▸ Work required
In the data below, find every line with the string "will" and pull it out.

Provided data START

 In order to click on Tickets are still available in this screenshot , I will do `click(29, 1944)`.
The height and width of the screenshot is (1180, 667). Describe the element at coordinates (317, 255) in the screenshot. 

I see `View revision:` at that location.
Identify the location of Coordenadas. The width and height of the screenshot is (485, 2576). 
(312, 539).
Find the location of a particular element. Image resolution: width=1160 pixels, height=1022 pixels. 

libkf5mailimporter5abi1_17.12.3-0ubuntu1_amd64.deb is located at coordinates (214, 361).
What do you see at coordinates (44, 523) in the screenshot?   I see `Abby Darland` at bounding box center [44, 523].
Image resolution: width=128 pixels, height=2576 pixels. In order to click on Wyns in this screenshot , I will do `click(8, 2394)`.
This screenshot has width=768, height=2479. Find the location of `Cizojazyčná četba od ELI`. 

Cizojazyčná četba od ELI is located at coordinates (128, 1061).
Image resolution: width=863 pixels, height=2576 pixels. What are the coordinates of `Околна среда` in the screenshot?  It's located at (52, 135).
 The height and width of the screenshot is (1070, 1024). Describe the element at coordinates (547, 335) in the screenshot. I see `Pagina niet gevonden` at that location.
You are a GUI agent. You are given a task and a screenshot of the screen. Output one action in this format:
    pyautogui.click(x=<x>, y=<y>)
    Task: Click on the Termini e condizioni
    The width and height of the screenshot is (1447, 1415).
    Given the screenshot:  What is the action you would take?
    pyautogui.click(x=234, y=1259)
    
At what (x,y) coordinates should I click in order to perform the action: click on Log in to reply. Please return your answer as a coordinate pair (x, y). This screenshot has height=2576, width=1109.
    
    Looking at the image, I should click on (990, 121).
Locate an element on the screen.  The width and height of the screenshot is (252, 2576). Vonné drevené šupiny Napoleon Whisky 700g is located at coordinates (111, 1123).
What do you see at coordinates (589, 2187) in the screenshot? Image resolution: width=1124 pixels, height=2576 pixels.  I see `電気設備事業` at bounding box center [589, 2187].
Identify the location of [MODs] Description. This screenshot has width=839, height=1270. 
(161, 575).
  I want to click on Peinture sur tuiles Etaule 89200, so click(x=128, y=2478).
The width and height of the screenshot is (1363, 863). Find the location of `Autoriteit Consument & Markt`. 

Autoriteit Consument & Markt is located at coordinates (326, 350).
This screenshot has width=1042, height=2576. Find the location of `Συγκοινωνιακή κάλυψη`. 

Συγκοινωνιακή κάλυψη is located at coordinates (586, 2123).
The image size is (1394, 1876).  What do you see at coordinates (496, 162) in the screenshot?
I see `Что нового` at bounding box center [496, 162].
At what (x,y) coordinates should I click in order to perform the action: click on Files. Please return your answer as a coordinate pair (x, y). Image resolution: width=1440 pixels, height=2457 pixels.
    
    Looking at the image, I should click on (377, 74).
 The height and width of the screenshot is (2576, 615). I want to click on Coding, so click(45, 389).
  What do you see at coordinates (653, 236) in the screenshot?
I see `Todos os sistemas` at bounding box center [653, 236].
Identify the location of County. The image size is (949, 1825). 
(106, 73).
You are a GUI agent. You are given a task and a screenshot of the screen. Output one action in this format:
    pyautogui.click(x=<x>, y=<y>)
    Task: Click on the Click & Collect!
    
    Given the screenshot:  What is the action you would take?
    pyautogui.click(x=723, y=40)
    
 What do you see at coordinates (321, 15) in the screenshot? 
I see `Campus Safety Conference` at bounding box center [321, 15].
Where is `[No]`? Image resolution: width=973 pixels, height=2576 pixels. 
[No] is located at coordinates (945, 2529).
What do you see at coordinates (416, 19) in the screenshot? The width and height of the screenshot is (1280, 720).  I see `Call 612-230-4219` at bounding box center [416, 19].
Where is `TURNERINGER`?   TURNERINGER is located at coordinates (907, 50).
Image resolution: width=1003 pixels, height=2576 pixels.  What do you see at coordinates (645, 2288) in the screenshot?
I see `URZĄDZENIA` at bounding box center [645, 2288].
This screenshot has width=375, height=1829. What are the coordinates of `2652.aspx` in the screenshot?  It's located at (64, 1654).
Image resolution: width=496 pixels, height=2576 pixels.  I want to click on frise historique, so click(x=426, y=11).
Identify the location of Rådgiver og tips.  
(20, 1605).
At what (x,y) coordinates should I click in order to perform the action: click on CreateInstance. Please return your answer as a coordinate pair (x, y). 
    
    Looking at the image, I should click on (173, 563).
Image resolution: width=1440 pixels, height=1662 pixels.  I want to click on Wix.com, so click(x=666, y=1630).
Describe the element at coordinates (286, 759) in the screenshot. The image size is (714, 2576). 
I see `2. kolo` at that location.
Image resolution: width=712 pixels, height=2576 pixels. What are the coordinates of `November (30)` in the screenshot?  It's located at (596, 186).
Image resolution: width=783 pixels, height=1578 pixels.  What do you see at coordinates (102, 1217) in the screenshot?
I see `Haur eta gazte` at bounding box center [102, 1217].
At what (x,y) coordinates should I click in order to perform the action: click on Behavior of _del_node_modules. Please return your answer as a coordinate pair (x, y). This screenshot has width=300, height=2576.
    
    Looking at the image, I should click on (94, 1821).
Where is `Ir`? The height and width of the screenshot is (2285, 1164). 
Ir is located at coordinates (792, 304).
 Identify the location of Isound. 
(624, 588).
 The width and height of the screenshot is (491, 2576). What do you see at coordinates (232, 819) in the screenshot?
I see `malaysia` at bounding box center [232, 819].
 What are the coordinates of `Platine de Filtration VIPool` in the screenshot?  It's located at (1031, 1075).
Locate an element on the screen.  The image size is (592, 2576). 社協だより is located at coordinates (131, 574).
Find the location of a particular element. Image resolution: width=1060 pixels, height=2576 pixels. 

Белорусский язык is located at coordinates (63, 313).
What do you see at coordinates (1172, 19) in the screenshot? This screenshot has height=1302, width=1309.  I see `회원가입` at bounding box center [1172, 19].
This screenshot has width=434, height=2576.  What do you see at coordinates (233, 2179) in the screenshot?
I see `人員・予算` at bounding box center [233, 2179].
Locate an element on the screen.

Provided data END

▸ Task output
 In order to click on Tickets are still available in this screenshot , I will do `click(29, 1944)`.
Image resolution: width=128 pixels, height=2576 pixels. In order to click on Wyns in this screenshot , I will do `click(8, 2394)`.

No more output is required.